*EXERCISE PROMPT*. Using the entries that follow, please report how many lines contain the word "really", with no other words.

(Stored data entries)
------------------------------------------------

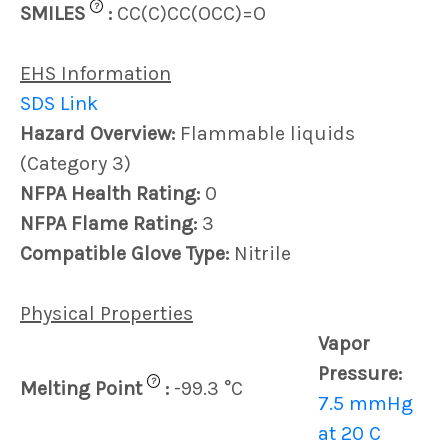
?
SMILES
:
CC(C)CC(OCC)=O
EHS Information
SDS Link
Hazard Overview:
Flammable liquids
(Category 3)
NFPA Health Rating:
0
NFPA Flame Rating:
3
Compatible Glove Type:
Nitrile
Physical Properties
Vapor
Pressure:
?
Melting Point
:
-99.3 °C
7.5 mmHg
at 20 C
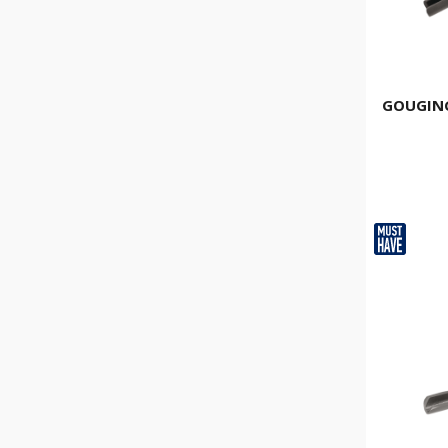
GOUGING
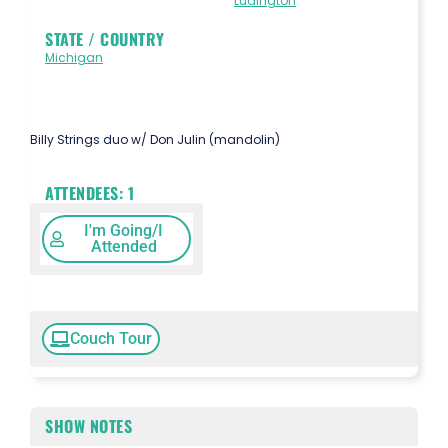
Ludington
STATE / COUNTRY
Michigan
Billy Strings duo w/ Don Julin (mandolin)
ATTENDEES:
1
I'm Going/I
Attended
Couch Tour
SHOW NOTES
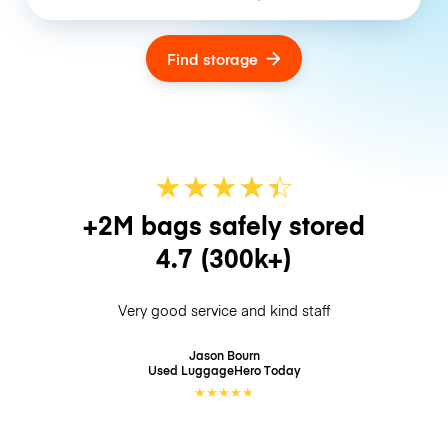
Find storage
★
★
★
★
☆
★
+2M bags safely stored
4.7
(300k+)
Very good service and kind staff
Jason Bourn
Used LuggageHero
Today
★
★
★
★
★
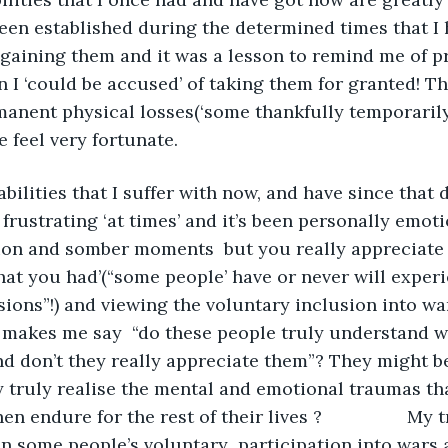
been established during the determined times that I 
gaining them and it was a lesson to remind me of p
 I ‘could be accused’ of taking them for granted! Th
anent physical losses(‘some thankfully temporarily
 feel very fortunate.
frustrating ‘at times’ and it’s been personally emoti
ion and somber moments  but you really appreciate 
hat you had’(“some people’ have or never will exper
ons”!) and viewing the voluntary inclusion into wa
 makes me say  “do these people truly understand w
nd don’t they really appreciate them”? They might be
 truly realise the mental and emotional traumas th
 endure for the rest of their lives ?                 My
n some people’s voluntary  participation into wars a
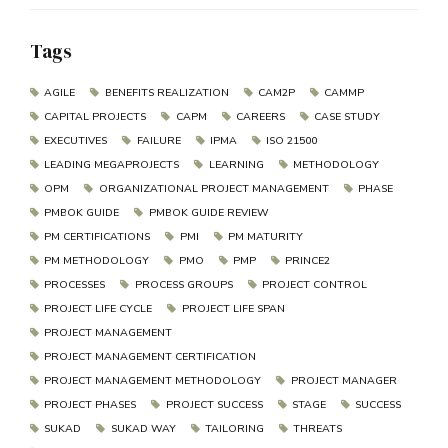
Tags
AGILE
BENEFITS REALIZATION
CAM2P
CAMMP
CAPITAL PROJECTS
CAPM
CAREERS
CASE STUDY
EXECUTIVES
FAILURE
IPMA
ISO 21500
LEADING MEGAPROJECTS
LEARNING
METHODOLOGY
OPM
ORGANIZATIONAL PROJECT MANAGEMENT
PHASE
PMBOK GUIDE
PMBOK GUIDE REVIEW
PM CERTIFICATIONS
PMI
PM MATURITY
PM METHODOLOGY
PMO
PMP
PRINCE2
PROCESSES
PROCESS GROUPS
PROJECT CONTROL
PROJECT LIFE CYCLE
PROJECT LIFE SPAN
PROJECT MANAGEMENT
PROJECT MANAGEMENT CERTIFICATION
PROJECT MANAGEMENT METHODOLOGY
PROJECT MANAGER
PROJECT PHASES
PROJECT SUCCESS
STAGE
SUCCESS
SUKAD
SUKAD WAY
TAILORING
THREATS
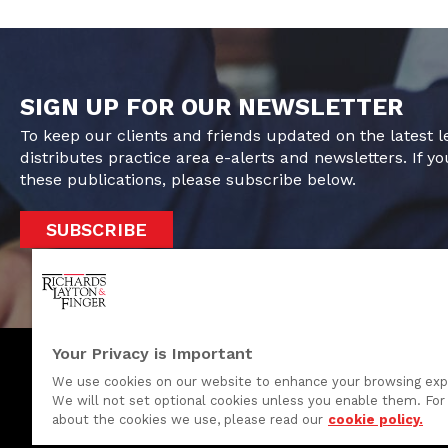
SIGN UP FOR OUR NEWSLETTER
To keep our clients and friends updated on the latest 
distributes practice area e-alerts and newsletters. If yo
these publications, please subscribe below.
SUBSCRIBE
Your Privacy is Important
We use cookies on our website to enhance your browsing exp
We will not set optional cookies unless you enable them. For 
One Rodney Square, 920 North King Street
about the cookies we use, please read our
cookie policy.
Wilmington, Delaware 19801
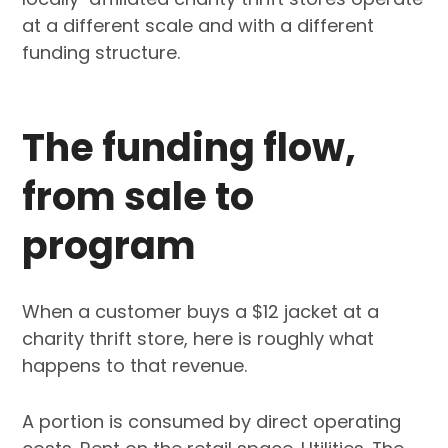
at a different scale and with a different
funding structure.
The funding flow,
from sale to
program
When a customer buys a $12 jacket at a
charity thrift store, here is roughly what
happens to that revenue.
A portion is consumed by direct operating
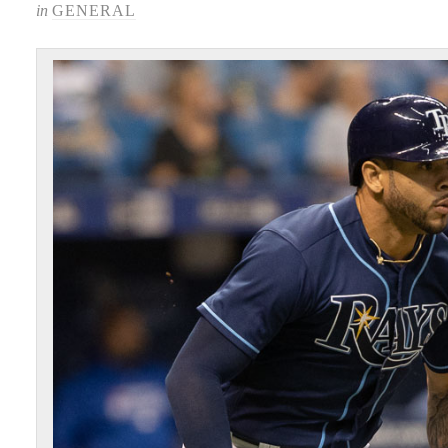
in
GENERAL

------------------------------------------------

*RESPONSE*. 2